Time: 2026-06-17 15:43:19  Author:  Click: times

Speaker:Dr. Qiongda Zhao, Assistant Professor (Mount Royal University, Canada)

Host:Dr. Lan Lan, Assistant Professor (Li Anmin Institute of Economic Research, Liaoning University)

Guest Introducer:Dr. Shukang Xiao, Assistant Professor (Li Anmin Institute of Economic Research, Liaoning University)

Time:June 18, 2026 (Thursday), 10:00 – 11:30 (Beijing Time)
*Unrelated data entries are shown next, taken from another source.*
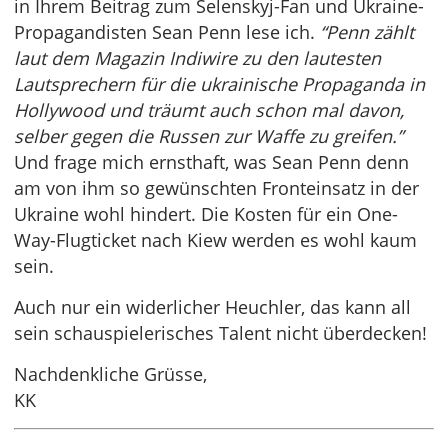
in Ihrem Beitrag zum Selenskyj-Fan und Ukraine-
Propagandisten Sean Penn lese ich.
“Penn zählt
laut dem Magazin Indiwire zu den lautesten
Lautsprechern für die ukrainische Propaganda in
Hollywood und träumt auch schon mal davon,
selber gegen die Russen zur Waffe zu greifen.”
Und frage mich ernsthaft, was Sean Penn denn
am von ihm so gewünschten Fronteinsatz in der
Ukraine wohl hindert. Die Kosten für ein One-
Way-Flugticket nach Kiew werden es wohl kaum
sein.
Auch nur ein widerlicher Heuchler, das kann all
sein schauspielerisches Talent nicht überdecken!
Nachdenkliche Grüsse,
KK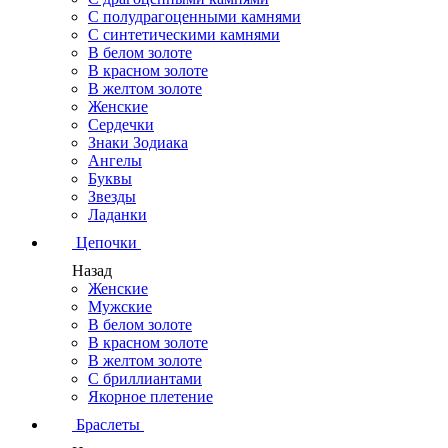
С полудрагоценными камнями
С синтетическими камнями
В белом золоте
В красном золоте
В желтом золоте
Женские
Сердечки
Знаки Зодиака
Ангелы
Буквы
Звезды
Ладанки
Цепочки
Назад
Женские
Мужские
В белом золоте
В красном золоте
В желтом золоте
С бриллиантами
Якорное плетение
Браслеты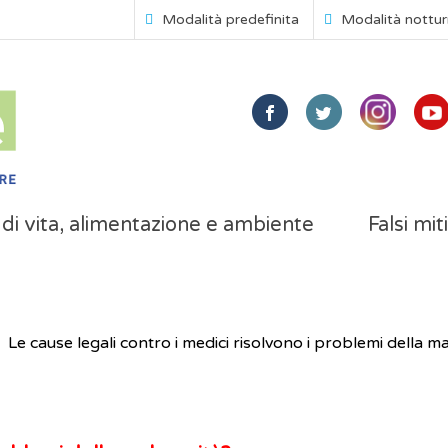
Modalità predefinita
Modalità nottu
i di vita, alimentazione e ambiente
Falsi mit
Le cause legali contro i medici risolvono i problemi della m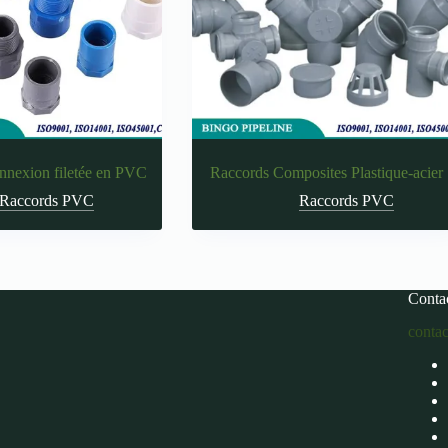
nnexion filetée en PVC
Raccords Composites Plastique-acier
Raccords PVC
Raccords PVC
Conta
conta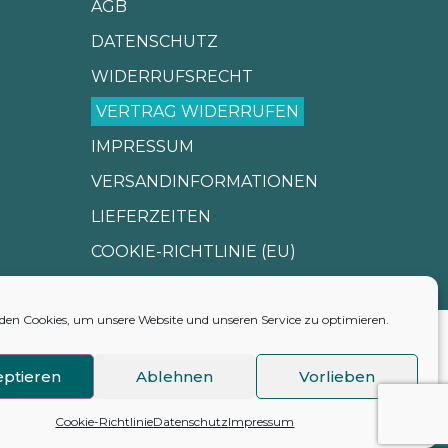
AGB
DATENSCHUTZ
WIDERRUFSRECHT
VERTRAG WIDERRUFEN
IMPRESSUM
VERSANDINFORMATIONEN
LIEFERZEITEN
COOKIE-RICHTLINIE (EU)
en Cookies, um unsere Website und unseren Service zu optimieren.
ptieren
Ablehnen
Vorlieben
Cookie-Richtlinie
Datenschutz
Impressum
Venue:Room 483, Faculty of Economics Building, Puhe Campus, Liaoning University

Online Access:Tencent Meeting ID: 730-281-8924

Language:Chinese/English

Abstract:Low fertility has become a defining demographic concern in many countries. In response, governments have introduced family benefits to reduce the cost of childbearing and encourage fertility. Yet less is known about how benefit design shapes fertility responses and cost-effectiveness. This paper compares two major family policy reforms in Quebec: a universal baby bonus and an earnings-related parental leave benefit. Using Canadian administrative tax data and a difference-in-differences design, we estimate their fertility effects by exploiting variation across provinces and over time. We find that both programs increase fertility, but the baby bonus generates a larger fertility response per dollar spent. This difference reflects two design features: the baby bonus provides stronger incentives at higher-order birth margins, where responses are larger, while earnings-related parental leave provides larger incentives to higher-income women, whose fertility is less responsive. Tracking cohorts over time and measuring completed fertility, we show that the effects reflect lasting increases in fertility, not merely shifts in birth timing.

Author Profile:

Dr. Qiongda Zhao is an Assistant Professor of Economics in the Department of Economics, Justice, and Policy Studies at Mount Royal University, and also holds a joint appointment as Assistant Professor at the University of Calgary. Her research interests primarily lie in the fields of public economics, labor economics, and health economics. As an applied microeconomist, she employs quasi-experimental methods combined with large-scale administrative data to systematically evaluate the effects of government transfer programs on individual behavior and social welfare, with a particular focus on the distributional impacts across different population groups and issues of equity. She has published academic articles in Applied Economics. Currently, she has a working paper under revision at the Economic Journal, a top-tier international economics journal.